● What this task involves
All of the entries should be restated word for word, but without their pictures.

● Record excerpts

+-------+

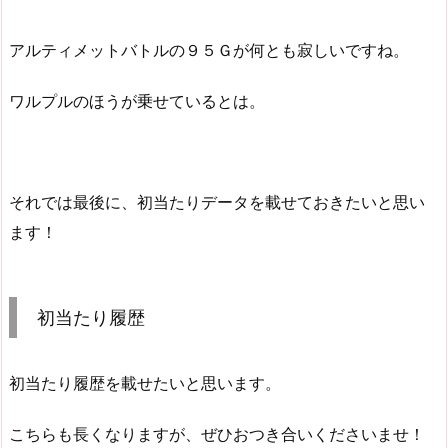
アルティメットバトルの９５Ｇが何とも寂しいですね。
ワルプルのほうが乗せているとは。
それでは最後に、初当たりデータを載せておきたいと思い
ます！
初当たり履歴
初当たり履歴を載せたいと思います。
こちらも長くなりますが、ぜひおつき合いくださいませ！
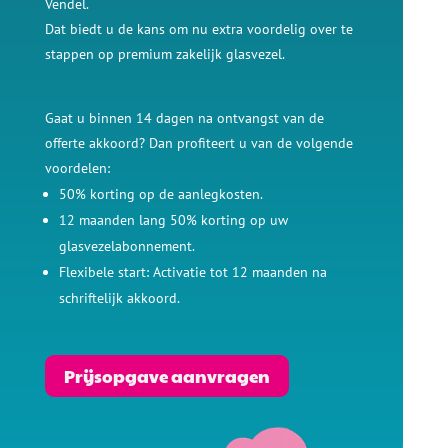
Vendel.
Dat biedt u de kans om nu extra voordelig over te
stappen op premium zakelijk glasvezel.
Gaat u binnen 14 dagen na ontvangst van de
offerte akkoord? Dan profiteert u van de volgende
voordelen:
50% korting op de aanlegkosten.
12 maanden lang 50% korting op uw
glasvezelabonnement.
Flexibele start: Activatie tot 12 maanden na
schriftelijk akkoord.
Prijsopgave aanvragen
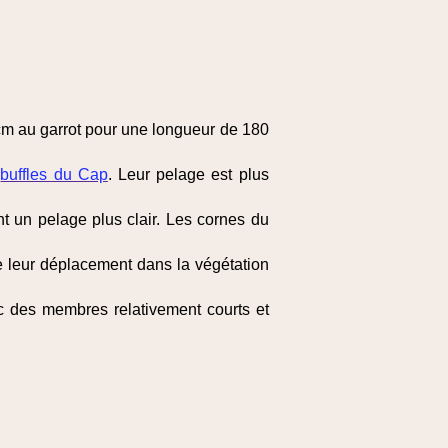
cm au garrot pour une longueur de 180
s
buffles du Cap
. Leur pelage est plus
t un pelage plus clair. Les cornes du
te leur déplacement dans la végétation
ec des membres relativement courts et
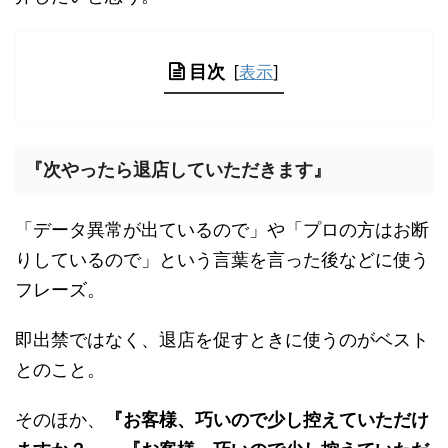
目次
[
表示
]
『次やったら退店していただきます』
「データ異常が出ているので」や「プロの方はお断
りしているので」という言葉を言った後などに使う
フレーズ。
即出禁ではなく、退店を促すときに使うのがベスト
とのこと。
そのほか、
『お客様、巧いので少し控えていただけ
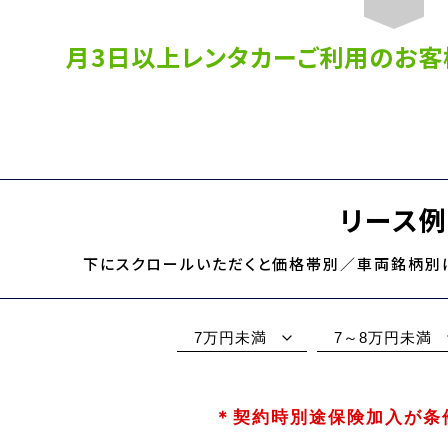
月3日以上レンタカーご利用のお客
リース例
下にスクロールいただくと価格帯別／車両銘柄別
7万円未満
7～8万円未満
＊契約時別途保険加入が条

+-------+

● Solution to this exercise
アルティメットバトルの９５Ｇが何とも寂しいですね。
ワルプルのほうが乗せているとは。
それでは最後に、初当たりデータを載せておきたいと思い
ます！
初当たり履歴
初当たり履歴を載せたいと思います。
こちらも長くなりますが、ぜひおつき合いくださいませ！
Vendel.
Dat biedt u de kans om nu extra voordelig over te
stappen op premium zakelijk glasvezel.
Gaat u binnen 14 dagen na ontvangst van de
offerte akkoord? Dan profiteert u van de volgende
voordelen:
50% korting op de aanlegkosten.
12 maanden lang 50% korting op uw
glasvezelabonnement.
Flexibele start: Activatie tot 12 maanden na
schriftelijk akkoord.
Prijsopgave aanvragen
cm au garrot pour une longueur de 180
s
buffles du Cap
. Leur pelage est plus
t un pelage plus clair. Les cornes du
te leur déplacement dans la végétation
ec des membres relativement courts et
目次
[
表示
]
『次やったら退店していただきます』
「データ異常が出ているので」や「プロの方はお断
りしているので」という言葉を言った後などに使う
フレーズ。
即出禁ではなく、退店を促すときに使うのがベスト
とのこと。
そのほか、
『お客様、巧いので少し控えていただけ
月3日以上レンタカーご利用のお客
リース例
下にスクロールいただくと価格帯別／車両銘柄別
7万円未満
7～8万円未満
＊契約時別途保険加入が条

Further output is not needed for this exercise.